1.随机分区
dataStream.shuffle()调用,随机
源码
public DataStream<T> shuffle() { return this.setConnectionType(new ShufflePartitioner()); }
ShufflePartitioner类中的selectChannel()方法
public int selectChannel(SerializationDelegate<StreamRecord<T>> record) { return this.random.nextInt(this.numberOfChannels); }
2.数据进行在平衡(消除数据倾斜)
dataStream.rebalance()调用,轮询
源码
public DataStream<T> rebalance() { return this.setConnectionType(new RebalancePartitioner()); }
RebalancePartitioner类中的selectChannel()方法
public int selectChannel(SerializationDelegate<StreamRecord<T>> record) { this.nextChannelToSendTo = (this.nextChannelToSendTo + 1) % this.numberOfChannels; return this.nextChannelToSendTo; }
3.rescale()和rebalance类似,如果需要本地数据传输而不是通过网络传输数据
举例:
如果上游操作有2个并发,而下游操作有4个并发,那么上游的一个并发结果分配给下游的两个并发操作,另外的一个并发结果分配给了下游的另外两个并发操作.

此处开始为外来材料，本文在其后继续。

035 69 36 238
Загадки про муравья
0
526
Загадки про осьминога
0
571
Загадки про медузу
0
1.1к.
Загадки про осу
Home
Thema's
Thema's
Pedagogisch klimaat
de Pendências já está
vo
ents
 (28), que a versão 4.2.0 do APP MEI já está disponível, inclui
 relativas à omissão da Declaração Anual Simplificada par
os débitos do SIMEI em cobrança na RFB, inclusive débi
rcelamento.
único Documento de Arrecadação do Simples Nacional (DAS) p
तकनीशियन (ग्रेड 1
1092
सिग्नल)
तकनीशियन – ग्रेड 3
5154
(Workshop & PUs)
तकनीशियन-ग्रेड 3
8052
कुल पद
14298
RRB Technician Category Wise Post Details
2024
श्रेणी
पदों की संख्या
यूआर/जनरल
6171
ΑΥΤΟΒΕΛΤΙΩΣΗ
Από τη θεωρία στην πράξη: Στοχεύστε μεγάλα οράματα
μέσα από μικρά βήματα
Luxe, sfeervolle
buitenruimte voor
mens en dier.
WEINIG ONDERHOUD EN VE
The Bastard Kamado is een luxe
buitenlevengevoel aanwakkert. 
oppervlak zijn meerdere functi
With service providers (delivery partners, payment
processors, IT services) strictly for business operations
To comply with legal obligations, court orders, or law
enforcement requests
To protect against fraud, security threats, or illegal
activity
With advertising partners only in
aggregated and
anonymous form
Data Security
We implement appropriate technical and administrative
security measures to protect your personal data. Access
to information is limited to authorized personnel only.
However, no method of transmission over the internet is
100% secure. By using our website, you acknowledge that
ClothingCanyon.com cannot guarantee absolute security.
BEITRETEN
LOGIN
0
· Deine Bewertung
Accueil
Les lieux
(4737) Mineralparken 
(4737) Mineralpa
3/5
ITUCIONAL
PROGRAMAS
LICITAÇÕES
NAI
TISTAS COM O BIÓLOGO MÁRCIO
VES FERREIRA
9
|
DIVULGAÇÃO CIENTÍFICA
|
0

如果下游有两个并发操作而上游又4个并发操作,那么上游的其中两个操作的结果分配给下游的一个并发操作而另外两个并发操作的结果则分配给另外一个并发操作。
dataStream.rescale()
源码
public DataStream<T> rescale() { return this.setConnectionType(new RescalePartitioner()); }
RescalePartitioner类中的selectChannel()方法
public int selectChannel(SerializationDelegate<StreamRecord<T>> record) { if (++this.nextChannelToSendTo >= this.numberOfChannels) { this.nextChannelToSendTo = 0; } return this.nextChannelToSendTo; }
4.自定义分区
实现Partitioner方法
public class MyPartition implements Partitioner<Long> { @Override public int partition(Long num, int i) { System.out.println("当前的分区数"+i); if(num%2==0){ return 0; }else { return 1; } } }
进行方法调用:
public class StreamingWithMyPartition { public static void main(String[] args) throws Exception { StreamExecutionEnvironment env = StreamExecutionEnvironment.getExecutionEnvironment(); env.setParallelism(2); DataStreamSource<Long> text = env.addSource(new MyParallelism()); //对数据进行转换将tuple类型 DataStream<Tuple1<Long>> tupleData = text.map(new MapFunction<Long, Tuple1<Long>>() { @Override public Tuple1 map(Long value){ return new Tuple1<Long>(value); } }); //partition分区,按照第一个字段进行分区 DataStream<Tuple1<Long>> dataStream = tupleData.partitionCustom(new MyPartition(), 0); DataStream<Long> result = dataStream.map(new MapFunction<Tuple1<Long>, Long>() { @Override public Long map(Tuple1<Long> value) throws Exception { System.out.println("当前的线程ID:"+Thread.currentThread().getId()+" value:"+value); return value.getField(0); } }); //将结果打印 result.print().setParallelism(1); env.execute("StreamingWithMyPartition"); } }